3. Sorrowful sensuality

Women who want to be beautiful have always had to suffer. Countless examples exist – Chinese bound feet, African tower skulls, Burmese giraffe necks, teeth mutilation in southern Sudan and silicon breasts in the US and Europe. There is nothing unique therefore about the propensity towards self-destruction that goes hand in hand with the new addiction to thinness. Voluntary starvation offers women the opportunity to re-experience something in their lives, to feel themselves once more – to feel something physical again. Against a backdrop of contemporary desensitisation, air-conditioned rooms, standardised food and a lifestyle devoid of sensory challenge, hunger signifies a form of immediacy that most people have lost.

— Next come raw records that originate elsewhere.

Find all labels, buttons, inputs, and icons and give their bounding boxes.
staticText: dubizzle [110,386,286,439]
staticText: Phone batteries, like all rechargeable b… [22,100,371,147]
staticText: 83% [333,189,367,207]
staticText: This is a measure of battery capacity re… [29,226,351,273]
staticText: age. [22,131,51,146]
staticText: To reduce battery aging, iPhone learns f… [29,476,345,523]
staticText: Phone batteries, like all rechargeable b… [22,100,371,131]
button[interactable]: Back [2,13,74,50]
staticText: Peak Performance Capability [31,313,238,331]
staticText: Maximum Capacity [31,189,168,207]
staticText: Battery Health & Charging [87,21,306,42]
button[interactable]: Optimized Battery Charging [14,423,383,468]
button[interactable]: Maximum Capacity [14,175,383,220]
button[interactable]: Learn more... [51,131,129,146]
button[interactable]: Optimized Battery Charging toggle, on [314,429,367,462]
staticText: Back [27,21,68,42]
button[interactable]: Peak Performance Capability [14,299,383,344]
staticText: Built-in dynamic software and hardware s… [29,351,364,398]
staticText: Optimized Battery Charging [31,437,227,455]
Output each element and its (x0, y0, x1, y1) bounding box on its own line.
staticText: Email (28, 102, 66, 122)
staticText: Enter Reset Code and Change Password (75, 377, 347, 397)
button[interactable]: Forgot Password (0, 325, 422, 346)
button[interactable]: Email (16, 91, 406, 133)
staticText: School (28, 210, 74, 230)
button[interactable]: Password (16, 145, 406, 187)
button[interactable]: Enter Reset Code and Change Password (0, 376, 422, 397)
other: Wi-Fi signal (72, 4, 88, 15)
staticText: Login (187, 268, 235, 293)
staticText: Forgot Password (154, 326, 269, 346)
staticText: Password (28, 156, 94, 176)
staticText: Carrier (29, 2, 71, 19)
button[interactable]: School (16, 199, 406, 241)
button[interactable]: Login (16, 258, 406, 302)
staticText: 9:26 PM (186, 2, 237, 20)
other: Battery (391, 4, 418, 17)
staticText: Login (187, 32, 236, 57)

4.  The delusion of control

More than ever women feel themselves responsible for their beauty. Likewise, they are becoming increasingly unwilling to face physical 'facts', and are fashioning themselves according to existing notions of ideal beauty. In order to do so, they are resorting to current medical and cosmetic capabilities more and more. Physical realities are subordinate to what is theoretically and practically feasible. The new yearning to be thin heightens control fantasies to the extent that women are now pushing at the boundaries of life. 'Playing’ with death can be regarded as the last unconquered bastion of creation's delirium. Size-zero women are not only controlling their hunger, they feel powerful and inviolable. Whilst other models die of 'malnutrition’, these women prove that they are able to 'conquer' death on a daily basis.